Looking at the faulted structure of the crater, its distorted shape, and collapse pits – formed as the surface sinks into a void below – the team determined that it is likely actually the caldera of a supervolcano, which could have been active in the last several million years.

While space volcanos are undeniably cool, one particularly fun type of space volcano is a cryovolcano, or ice volcano. 

On other icy dwarf planets at the edge of the Solar System, similar cryovolcanoes have been found. 

"Under the ice crusts, there is a layer of water, or perhaps water with something else like ammonia, and if that liquid can come to the surface, that is what we call cryovolcanism," senior research scientist at NASA’s Jet Propulsion Laboratory Dr Rosaly Lopes explained to National Geographic. "It just means cold volcanism.”

In this case, the ice and water acted as the "lava" spewing out of the volcano. Assessing the caldera and its surroundings, the team found that the volcano had spewed enough material to be classed as a supervolcano.

"In view of the size of the caldera and the large scale of the surrounding distribution of water ice, we propose that Kiladze is a 'supervolcano' in which one or more explosive events has scattered more than ~1,000 km3 [240 cubic miles] of icy cryomagma erupted from the interior onto the surface," the team wrote in their paper. 

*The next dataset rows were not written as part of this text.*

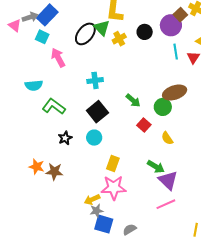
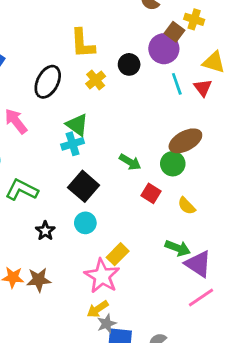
green triangle: (102, 28) -> (77, 125), moved
yellow rectangle: (113, 163) -> (118, 254), turned 35
pink star: (114, 188) -> (102, 276), moved, turned -30

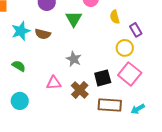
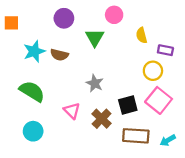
purple rectangle: (136, 30) -> (165, 50), turned -48
green semicircle: (19, 66) -> (32, 91), size x1.6
pink triangle: (54, 83) -> (72, 111), turned 49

Just like on Earth, volcanoes need a heat source, which on Pluto likely comes from its core. Of particular interest was that the water ice carried the spectral signature of an ammoniated compound. Ammonia depresses the freezing point of water, meaning that it could be keeping pockets of fluid sloshing around in Pluto's interior even as the core cools down. 

"We don't know if there is a subsurface global ocean of water plus various chemicals, or simply pockets of water plus chemicals left over from the time Pluto formed and had a hot interior," Planetary scientist Dale Cruikshank said in a statement. "This is a mystery for the next generation of planetary scientists to solve."

The study is published on pre-print server arXiv.